Dataset below:

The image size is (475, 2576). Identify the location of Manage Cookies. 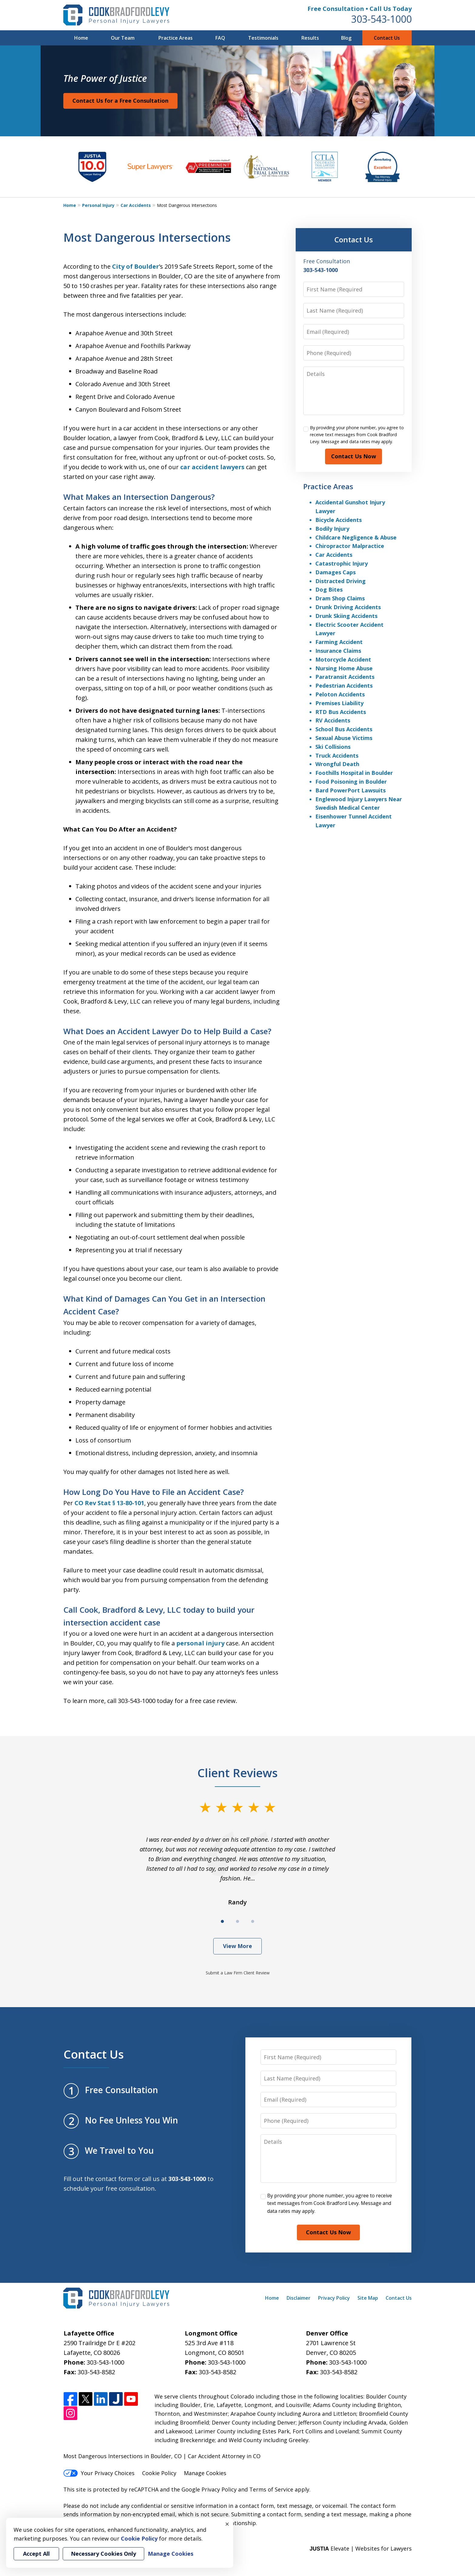
(205, 2473).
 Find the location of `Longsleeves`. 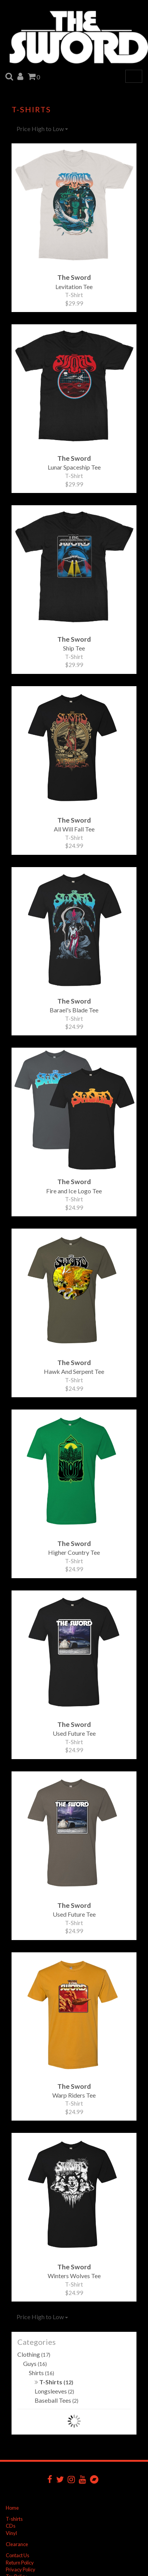

Longsleeves is located at coordinates (54, 2391).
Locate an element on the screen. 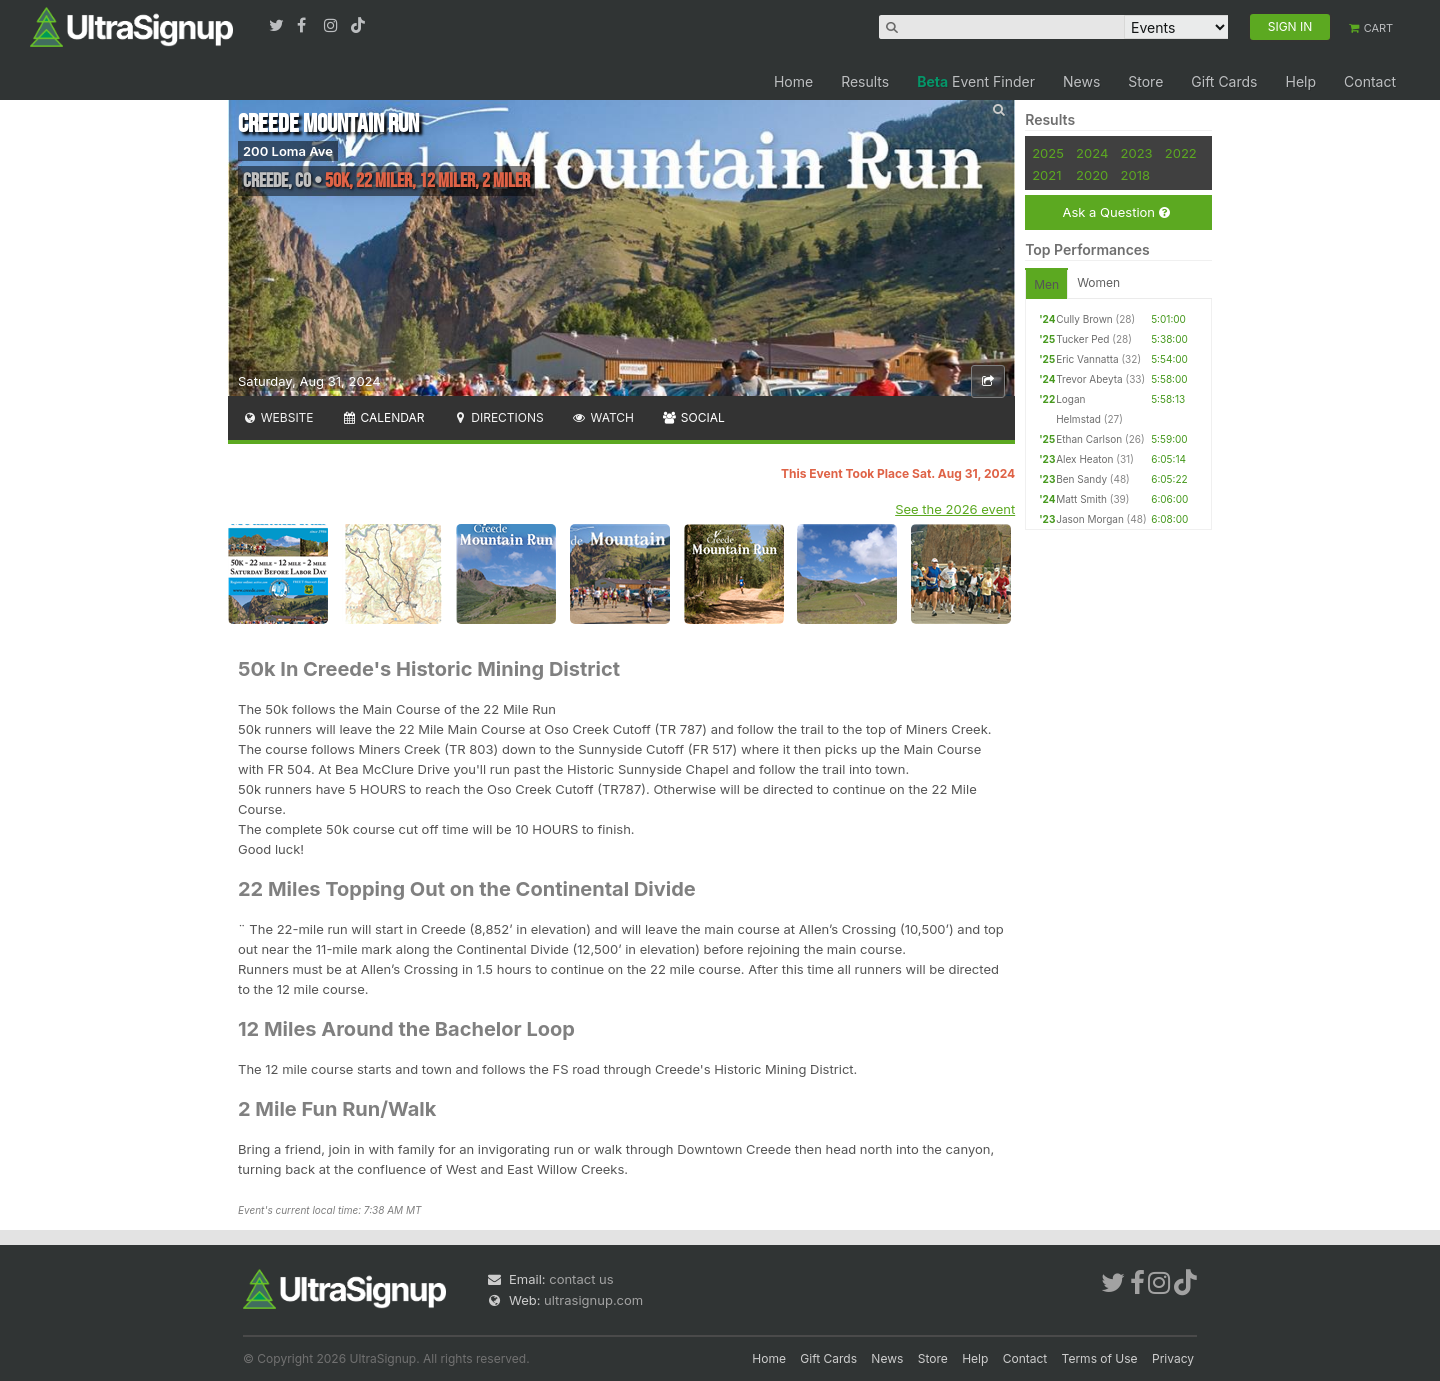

End of Dataset.

▶ _Instructions for the task_: Everything in the records above should be printed exactly, apart from the pictures.

▶ _Output below_:
The image size is (475, 2576). Identify the location of Manage Cookies. 
(205, 2473).
 Find the location of `Longsleeves`. 

Longsleeves is located at coordinates (54, 2391).
Locate an element on the screen. 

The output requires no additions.